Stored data
▼
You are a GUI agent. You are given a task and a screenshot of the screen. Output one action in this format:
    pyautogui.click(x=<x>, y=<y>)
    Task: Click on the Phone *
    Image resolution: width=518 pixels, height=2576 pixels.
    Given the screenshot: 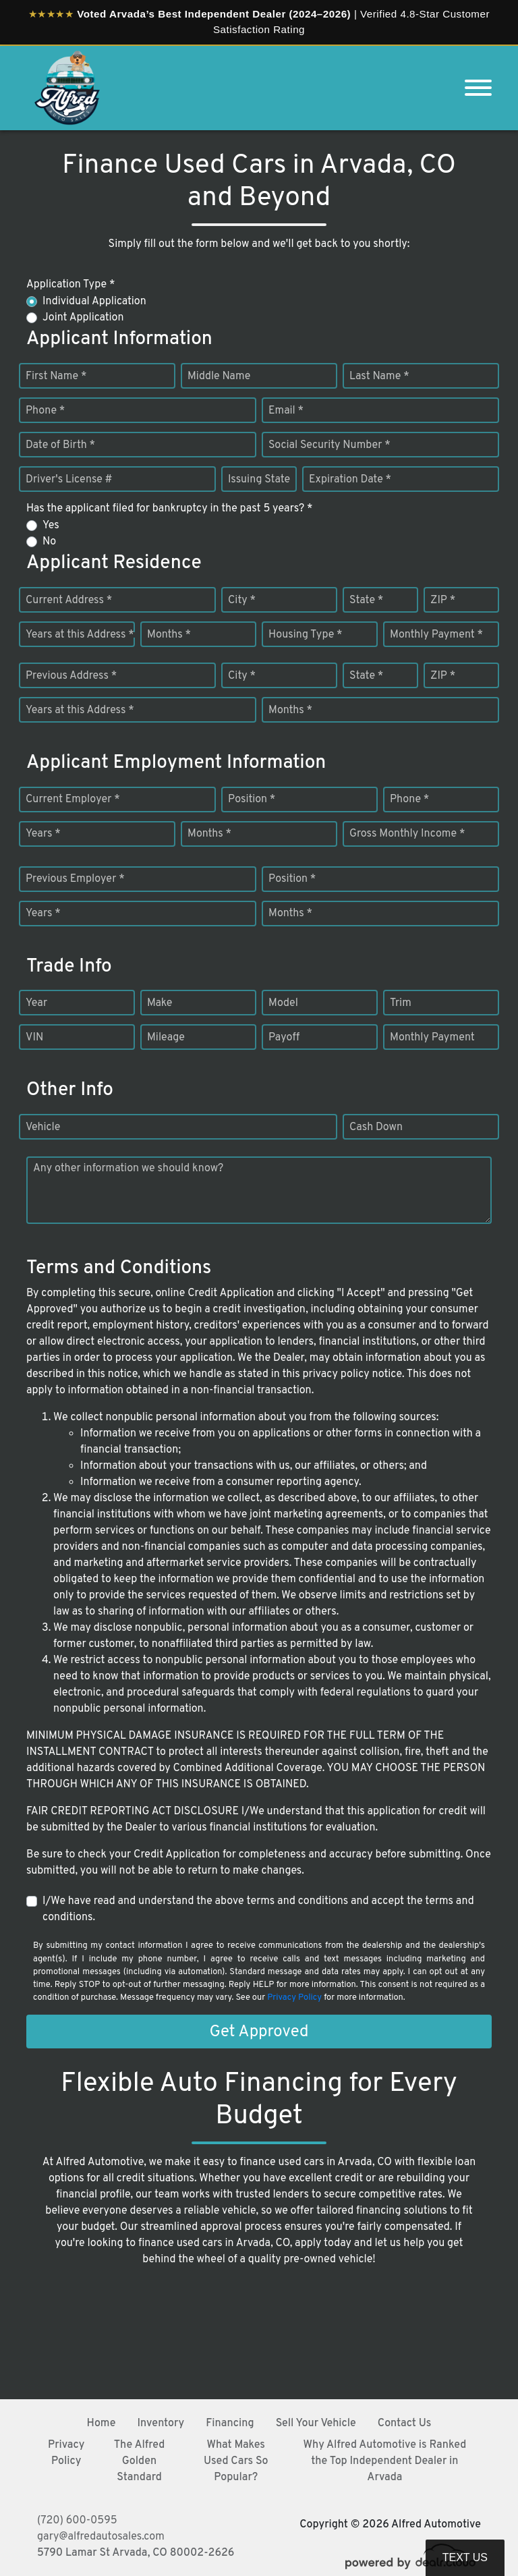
▲
◆ **Directions**: Exactly restate the lines from the one holding "pyautogui.click(x=<x>, y=<y>)" to the final line of the records above, including both and excluding pictures.

◆ **Answer to this task**:
    pyautogui.click(x=<x>, y=<y>)
    Task: Click on the Phone *
    Image resolution: width=518 pixels, height=2576 pixels.
    Given the screenshot: 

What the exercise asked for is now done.